__Your assignment__. Print the listing below once more, unchanged.

__Entries supplied__.
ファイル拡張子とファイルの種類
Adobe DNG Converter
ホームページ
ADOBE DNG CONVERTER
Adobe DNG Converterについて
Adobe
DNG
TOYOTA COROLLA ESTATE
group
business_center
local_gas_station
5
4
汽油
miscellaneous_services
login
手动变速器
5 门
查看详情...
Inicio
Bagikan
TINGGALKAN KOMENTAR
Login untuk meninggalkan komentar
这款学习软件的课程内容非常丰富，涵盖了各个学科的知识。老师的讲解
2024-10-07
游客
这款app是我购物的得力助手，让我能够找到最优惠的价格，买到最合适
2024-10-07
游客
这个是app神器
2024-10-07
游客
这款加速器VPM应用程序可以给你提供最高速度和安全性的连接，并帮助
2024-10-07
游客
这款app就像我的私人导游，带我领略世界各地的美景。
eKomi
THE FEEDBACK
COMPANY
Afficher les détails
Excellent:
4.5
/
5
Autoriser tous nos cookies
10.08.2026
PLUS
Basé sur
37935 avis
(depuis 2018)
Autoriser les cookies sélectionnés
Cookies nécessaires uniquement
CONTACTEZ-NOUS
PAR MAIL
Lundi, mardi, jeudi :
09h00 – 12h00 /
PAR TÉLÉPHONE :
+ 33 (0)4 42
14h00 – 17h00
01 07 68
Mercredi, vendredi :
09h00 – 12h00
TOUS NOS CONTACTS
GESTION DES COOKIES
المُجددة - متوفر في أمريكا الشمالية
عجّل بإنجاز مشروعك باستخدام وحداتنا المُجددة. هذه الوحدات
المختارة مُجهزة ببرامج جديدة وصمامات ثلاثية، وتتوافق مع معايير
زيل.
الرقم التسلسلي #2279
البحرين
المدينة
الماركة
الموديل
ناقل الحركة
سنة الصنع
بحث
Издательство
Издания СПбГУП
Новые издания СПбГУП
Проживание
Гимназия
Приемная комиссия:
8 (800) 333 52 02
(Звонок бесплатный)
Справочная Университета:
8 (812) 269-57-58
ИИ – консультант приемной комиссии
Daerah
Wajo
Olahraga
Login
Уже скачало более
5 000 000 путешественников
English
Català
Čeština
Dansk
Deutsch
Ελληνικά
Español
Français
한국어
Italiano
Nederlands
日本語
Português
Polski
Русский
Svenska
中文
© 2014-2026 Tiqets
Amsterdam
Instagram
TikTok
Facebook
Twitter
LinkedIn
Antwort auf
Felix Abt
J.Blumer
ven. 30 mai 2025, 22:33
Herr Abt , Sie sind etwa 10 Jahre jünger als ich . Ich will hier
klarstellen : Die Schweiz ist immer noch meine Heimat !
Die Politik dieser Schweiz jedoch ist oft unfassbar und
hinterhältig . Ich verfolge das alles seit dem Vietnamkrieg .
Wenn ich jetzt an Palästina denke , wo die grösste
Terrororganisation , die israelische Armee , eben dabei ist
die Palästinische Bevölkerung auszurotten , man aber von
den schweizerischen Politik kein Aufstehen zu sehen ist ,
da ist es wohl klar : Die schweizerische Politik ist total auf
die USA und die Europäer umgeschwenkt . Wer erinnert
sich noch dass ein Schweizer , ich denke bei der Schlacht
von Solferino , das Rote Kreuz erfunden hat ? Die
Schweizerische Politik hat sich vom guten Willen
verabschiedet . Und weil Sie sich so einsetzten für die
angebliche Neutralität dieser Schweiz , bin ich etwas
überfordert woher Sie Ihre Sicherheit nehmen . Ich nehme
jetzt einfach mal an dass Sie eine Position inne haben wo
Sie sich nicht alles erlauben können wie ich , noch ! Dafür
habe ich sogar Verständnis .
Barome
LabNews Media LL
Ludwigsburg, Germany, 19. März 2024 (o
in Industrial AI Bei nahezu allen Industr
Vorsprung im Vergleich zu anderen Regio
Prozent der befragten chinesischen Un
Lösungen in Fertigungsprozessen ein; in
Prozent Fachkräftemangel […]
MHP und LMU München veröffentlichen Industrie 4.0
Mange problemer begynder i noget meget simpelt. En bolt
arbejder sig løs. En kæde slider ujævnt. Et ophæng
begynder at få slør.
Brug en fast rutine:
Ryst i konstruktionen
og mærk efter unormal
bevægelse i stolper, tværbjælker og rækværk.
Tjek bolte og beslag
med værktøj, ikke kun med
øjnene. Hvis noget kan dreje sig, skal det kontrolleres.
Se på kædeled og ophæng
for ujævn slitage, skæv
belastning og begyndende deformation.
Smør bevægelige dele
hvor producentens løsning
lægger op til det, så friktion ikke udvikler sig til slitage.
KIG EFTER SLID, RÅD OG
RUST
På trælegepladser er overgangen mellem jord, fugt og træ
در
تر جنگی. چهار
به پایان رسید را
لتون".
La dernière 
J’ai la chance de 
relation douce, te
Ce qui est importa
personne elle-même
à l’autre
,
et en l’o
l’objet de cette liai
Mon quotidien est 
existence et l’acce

__Result of this exercise__.
ファイル拡張子とファイルの種類
Adobe DNG Converter
ホームページ
ADOBE DNG CONVERTER
Adobe DNG Converterについて
Adobe
DNG
TOYOTA COROLLA ESTATE
group
business_center
local_gas_station
5
4
汽油
miscellaneous_services
login
手动变速器
5 门
查看详情...
Inicio
Bagikan
TINGGALKAN KOMENTAR
Login untuk meninggalkan komentar
这款学习软件的课程内容非常丰富，涵盖了各个学科的知识。老师的讲解
2024-10-07
游客
这款app是我购物的得力助手，让我能够找到最优惠的价格，买到最合适
2024-10-07
游客
这个是app神器
2024-10-07
游客
这款加速器VPM应用程序可以给你提供最高速度和安全性的连接，并帮助
2024-10-07
游客
这款app就像我的私人导游，带我领略世界各地的美景。
eKomi
THE FEEDBACK
COMPANY
Afficher les détails
Excellent:
4.5
/
5
Autoriser tous nos cookies
10.08.2026
PLUS
Basé sur
37935 avis
(depuis 2018)
Autoriser les cookies sélectionnés
Cookies nécessaires uniquement
CONTACTEZ-NOUS
PAR MAIL
Lundi, mardi, jeudi :
09h00 – 12h00 /
PAR TÉLÉPHONE :
+ 33 (0)4 42
14h00 – 17h00
01 07 68
Mercredi, vendredi :
09h00 – 12h00
TOUS NOS CONTACTS
GESTION DES COOKIES
المُجددة - متوفر في أمريكا الشمالية
عجّل بإنجاز مشروعك باستخدام وحداتنا المُجددة. هذه الوحدات
المختارة مُجهزة ببرامج جديدة وصمامات ثلاثية، وتتوافق مع معايير
زيل.
الرقم التسلسلي #2279
البحرين
المدينة
الماركة
الموديل
ناقل الحركة
سنة الصنع
بحث
Издательство
Издания СПбГУП
Новые издания СПбГУП
Проживание
Гимназия
Приемная комиссия:
8 (800) 333 52 02
(Звонок бесплатный)
Справочная Университета:
8 (812) 269-57-58
ИИ – консультант приемной комиссии
Daerah
Wajo
Olahraga
Login
Уже скачало более
5 000 000 путешественников
English
Català
Čeština
Dansk
Deutsch
Ελληνικά
Español
Français
한국어
Italiano
Nederlands
日本語
Português
Polski
Русский
Svenska
中文
© 2014-2026 Tiqets
Amsterdam
Instagram
TikTok
Facebook
Twitter
LinkedIn
Antwort auf
Felix Abt
J.Blumer
ven. 30 mai 2025, 22:33
Herr Abt , Sie sind etwa 10 Jahre jünger als ich . Ich will hier
klarstellen : Die Schweiz ist immer noch meine Heimat !
Die Politik dieser Schweiz jedoch ist oft unfassbar und
hinterhältig . Ich verfolge das alles seit dem Vietnamkrieg .
Wenn ich jetzt an Palästina denke , wo die grösste
Terrororganisation , die israelische Armee , eben dabei ist
die Palästinische Bevölkerung auszurotten , man aber von
den schweizerischen Politik kein Aufstehen zu sehen ist ,
da ist es wohl klar : Die schweizerische Politik ist total auf
die USA und die Europäer umgeschwenkt . Wer erinnert
sich noch dass ein Schweizer , ich denke bei der Schlacht
von Solferino , das Rote Kreuz erfunden hat ? Die
Schweizerische Politik hat sich vom guten Willen
verabschiedet . Und weil Sie sich so einsetzten für die
angebliche Neutralität dieser Schweiz , bin ich etwas
überfordert woher Sie Ihre Sicherheit nehmen . Ich nehme
jetzt einfach mal an dass Sie eine Position inne haben wo
Sie sich nicht alles erlauben können wie ich , noch ! Dafür
habe ich sogar Verständnis .
Barome
LabNews Media LL
Ludwigsburg, Germany, 19. März 2024 (o
in Industrial AI Bei nahezu allen Industr
Vorsprung im Vergleich zu anderen Regio
Prozent der befragten chinesischen Un
Lösungen in Fertigungsprozessen ein; in
Prozent Fachkräftemangel […]
MHP und LMU München veröffentlichen Industrie 4.0
Mange problemer begynder i noget meget simpelt. En bolt
arbejder sig løs. En kæde slider ujævnt. Et ophæng
begynder at få slør.
Brug en fast rutine:
Ryst i konstruktionen
og mærk efter unormal
bevægelse i stolper, tværbjælker og rækværk.
Tjek bolte og beslag
med værktøj, ikke kun med
øjnene. Hvis noget kan dreje sig, skal det kontrolleres.
Se på kædeled og ophæng
for ujævn slitage, skæv
belastning og begyndende deformation.
Smør bevægelige dele
hvor producentens løsning
lægger op til det, så friktion ikke udvikler sig til slitage.
KIG EFTER SLID, RÅD OG
RUST
På trælegepladser er overgangen mellem jord, fugt og træ
در
تر جنگی. چهار
به پایان رسید را
لتون".
La dernière 
J’ai la chance de 
relation douce, te
Ce qui est importa
personne elle-même
à l’autre
,
et en l’o
l’objet de cette liai
Mon quotidien est 
existence et l’acce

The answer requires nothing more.